• _EXERCISE PROMPT_: Lines before the one containing "Rezensionen" are to be skipped; reproduce that line and the rest of the records below exactly.

Saved entries:
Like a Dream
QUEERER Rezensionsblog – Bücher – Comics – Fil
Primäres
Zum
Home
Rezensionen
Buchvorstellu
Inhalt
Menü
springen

• _WRITTEN RESPONSE_:
Rezensionen
Buchvorstellu
Inhalt
Menü
springen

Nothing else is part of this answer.